Smallcase (thematic portfolio basket platform)

From WebNotes, a public knowledge base. Last updated . Reading time ~14 min.

Smallcase is a thematic portfolio investment platform operated by Smallcase Technologies Private Limited, accessible at smallcase.com, which allows retail investors to invest in curated baskets of equities or exchange-traded funds (ETFs) aligned to a specific investment theme, sector, factor, or strategy. Smallcase baskets are purchased through a linked brokerage account; Zerodha was the launch broker partner and remains the most deeply integrated broker, with smallcase accessible from within the Kite interface.

Each smallcase is a basket of typically two to fifty or more stocks or ETFs, selected and weighted by a creator who must hold a SEBI registration as either an investment adviser (IA) or a research analyst (RA). When an investor purchases a smallcase, the constituent stocks or ETFs are bought as individual securities and credited to the investor’s demat account, rather than being held in a pooled fund or structured product. The investor directly owns the underlying securities with all associated shareholder rights: dividends, bonus shares, voting rights, buyback eligibility.

Smallcase occupies a market position between a do-it-yourself equity portfolio (where the investor selects all securities independently) and a managed fund (where the portfolio manager holds assets on behalf of investors). Smallcase provides curated thematic selection and periodic rebalancing signals, while leaving final execution and ownership entirely with the investor.

History and background

Founding and launch

Smallcase Technologies was founded in 2015 by Vasanth Kamath, Anugrah Shrivastava, and Rohan Gupta, all of whom had backgrounds at Goldman Sachs or CRISIL. The company was founded in Bengaluru. Zerodha was an early investor; the integration between Smallcase and Kite went live in 2016, allowing Zerodha clients to purchase and rebalance smallcases from within Kite’s interface via the Kite Connect API.

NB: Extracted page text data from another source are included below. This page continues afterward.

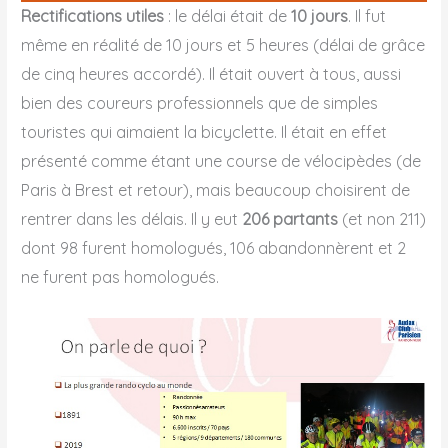
Rectifications utiles
: le délai était de
10 jours
. Il fut
même en réalité de 10 jours et 5 heures (délai de grâce
de cinq heures accordé). Il était ouvert à tous, aussi
bien des coureurs professionnels que de simples
touristes qui aimaient la bicyclette. Il était en effet
présenté comme étant une course de vélocipèdes (de
Paris à Brest et retour), mais beaucoup choisirent de
rentrer dans les délais. Il y eut
206 partants
(et non 211)
dont 98 furent homologués, 106 abandonnèrent et 2
ne furent pas homologués.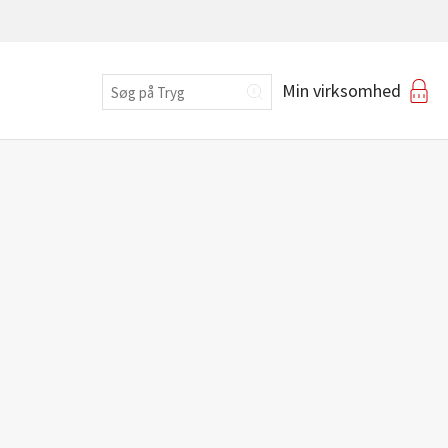
Erhverv
Min virksomhed
Login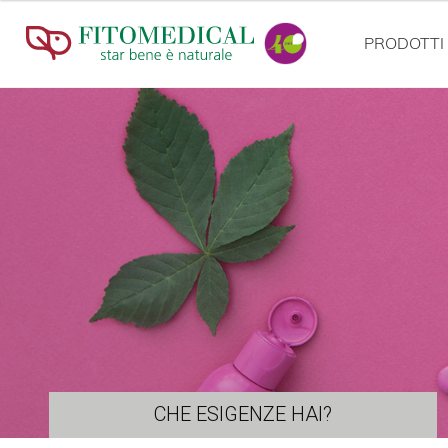
PRODOTTI
CHE ESIGENZE HAI?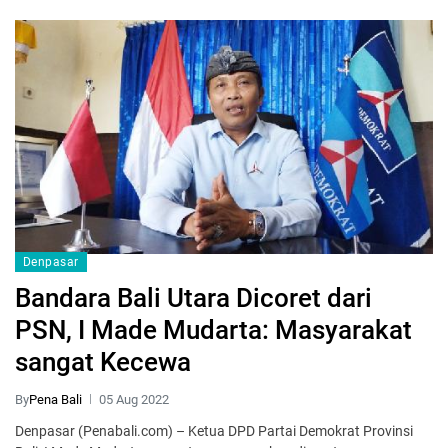
Denpasar
Bandara Bali Utara Dicoret dari
PSN, I Made Mudarta: Masyarakat
sangat Kecewa
By
Pena Bali
05 Aug 2022
Denpasar (Penabali.com) – Ketua DPD Partai Demokrat Provinsi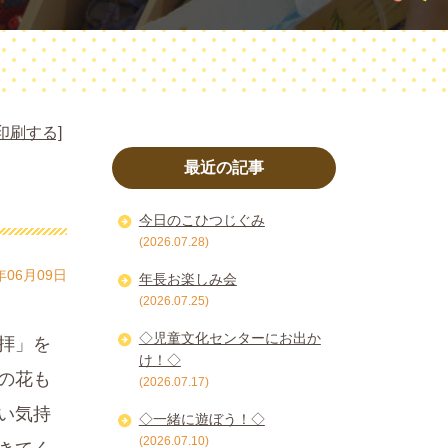
印刷する]
最近の記事
今日のこひつじぐみ
(2026.07.28)
年06月09日
年長お楽しみ会
(2026.07.25)
◇児童文化センターにお出か
拝」を
け！◇
の花も
(2026.07.17)
い気持
◇一緒に遊ぼう！◇
(2026.07.10)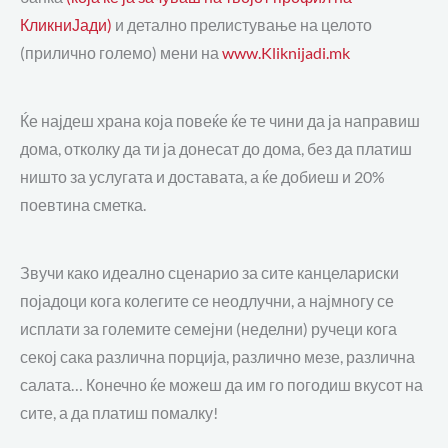
КликниЈади)
и детално прелистување на целото
(прилично големо) мени на
www.Kliknijadi.mk
Ќе најдеш храна која повеќе ќе те чини да ја направиш
дома, отколку да ти ја донесат до дома, без да платиш
ништо за услугата и доставата, а ќе добиеш и 20%
поевтина сметка.
Звучи како идеално сценарио за сите канцелариски
појадоци кога колегите се неодлучни, а најмногу се
исплати за големите семејни (неделни) ручеци кога
секој сака различна порција, различно мезе, различна
салата… Конечно ќе можеш да им го погодиш вкусот на
сите, а да платиш помалку!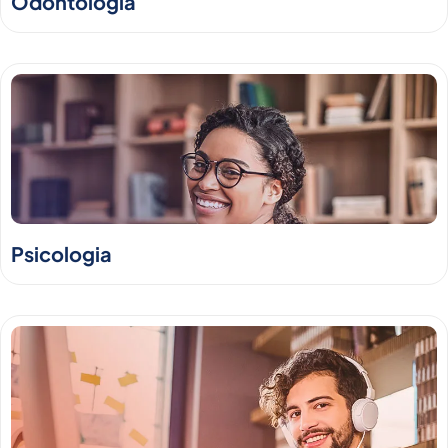
Odontologia
Psicologia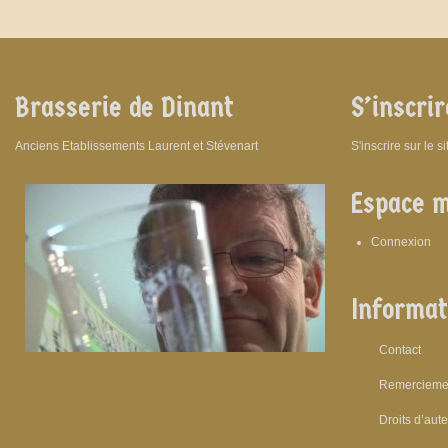
Brasserie de Dinant
S’inscrir
Anciens Etablissements Laurent et Stévenart
S'inscrire sur le s
Espace 
Connexion
Informat
Contact
Remercieme
Droits d’aut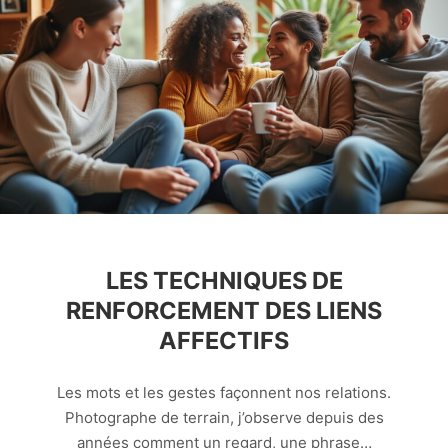
LES TECHNIQUES DE
RENFORCEMENT DES LIENS
AFFECTIFS
Les mots et les gestes façonnent nos relations.
Photographe de terrain, j’observe depuis des
années comment un regard, une phrase…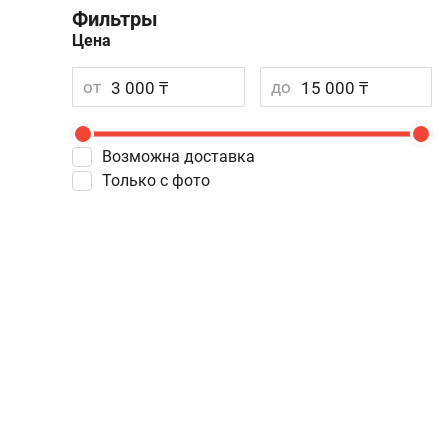
Фильтры
Цена
от
до
Возможна доставка
Только с фото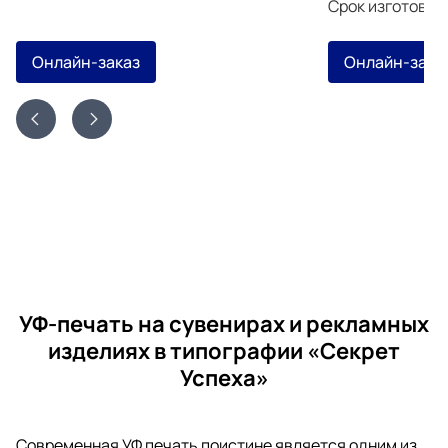
Срок изготовле
Онлайн-заказ
Онлайн-зака
УФ-печать на сувенирах и рекламных
изделиях в типографии «Секрет
Успеха»
Современная УФ печать поистине является одним из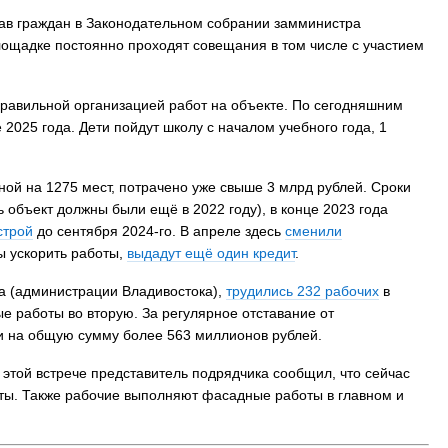
рав граждан в Законодательном собрании замминистра
лощадке постоянно проходят совещания в том числе с участием
правильной организацией работ на объекте. По сегодняшним
 2025 года. Дети пойдут школу с началом учебного года, 1
ной на 1275 мест, потрачено уже свыше 3 млрд рублей. Сроки
 объект должны были ещё в 2022 году), в конце 2023 года
строй
до сентября 2024-го. В апреле здесь
сменили
бы ускорить работы,
выдадут ещё один кредит
.
ка (администрации Владивостока),
трудились 232 рабочих
в
е работы во вторую. За регулярное отставание от
и на общую сумму более 563 миллионов рублей.
а этой встрече представитель подрядчика сообщил, что сейчас
боты. Также рабочие выполняют фасадные работы в главном и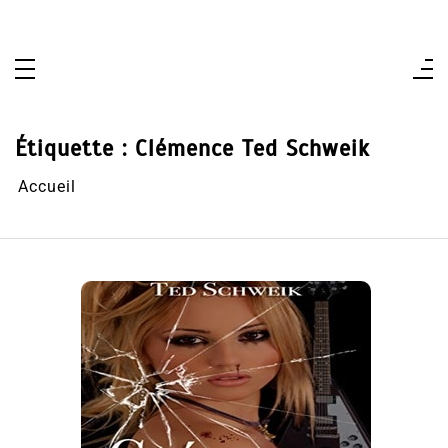
Aller
au
contenu
Étiquette :
Clémence Ted Schweik
Accueil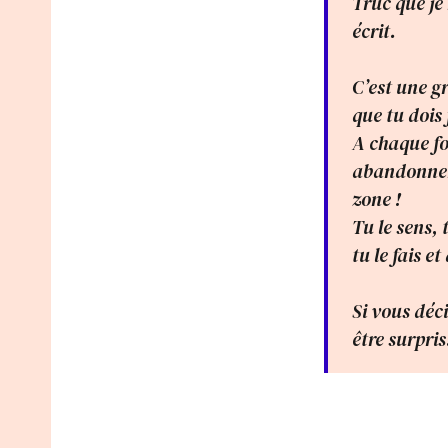
Truc que je 
écrit.
C’est une gr
que tu dois 
A chaque foi
abandonner, 
zone !
Tu le sens, 
tu le fais e
Si vous déc
être surpri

The founding idea, as described by the founders in interviews and in Smallcase’s investor communications, was to democratise thematic investing. Thematic or factor-based equity exposure had previously been available through mutual funds (sector funds, thematic funds) or through expensive portfolio management services (PMS, with a minimum ticket size of Rs 50 lakh as per SEBI’s PMS regulations). Smallcase targeted the gap between individual stock picking and PMS by providing curated baskets at accessible minimum investments (some smallcases have minimum investments of Rs 500 or less).

Broker partnership expansion

Zerodha was the exclusive broker partner at launch. Smallcase subsequently partnered with HDFC Securities (2018), ICICI Direct, Kotak Securities, Axis Securities, SBI Securities, Edelweiss, and several others, becoming a multi-broker platform. As of 2024, Smallcase supports over a dozen broker integrations. The multi-broker strategy expanded Smallcase’s addressable market substantially beyond Zerodha’s client base while retaining Zerodha as the most deeply integrated partner.

Creator marketplace transition

In its initial years, Smallcase’s baskets were primarily created in-house by the Smallcase team. Around 2019-2020, the platform transitioned to an open marketplace model where external SEBI-registered investment advisers, research analysts, and AMCs could create and distribute their own smallcases. This transition transformed Smallcase from a product company into a distribution platform for basket investment products, with the marketplace enabling a much larger number and variety of smallcases than an in-house content team could produce.

The creator marketplace model introduced questions about the regulatory obligations of creators (who must hold SEBI registration) and of Smallcase Technologies itself as the platform operator.

Product model

Basket composition and construction

A smallcase is defined by a list of constituent securities (stocks or ETFs) and their target weights. The creator specifies:

  • Constituent securities: Selected from the NSE/BSE equity universe based on the investment theme, factor, or strategy.
  • Weighting methodology: Equal weight (each constituent receives the same allocation), market-cap weight (larger companies receive larger allocations), custom weight (creator-defined allocations based on a scoring or ranking model), or factor weight (weights derived from a factor model such as momentum, quality, value, or low volatility).
  • Rebalancing frequency and methodology: Monthly, quarterly, annually, or event-driven (triggered by a corporate action, macroeconomic event, or threshold deviation from target weights).
  • Investment theme or rationale: The thesis behind the basket, such as “beneficiaries of India’s data-centre investment cycle,” “high dividend yield with strong dividend growth history,” or “export-oriented companies with rising order books.”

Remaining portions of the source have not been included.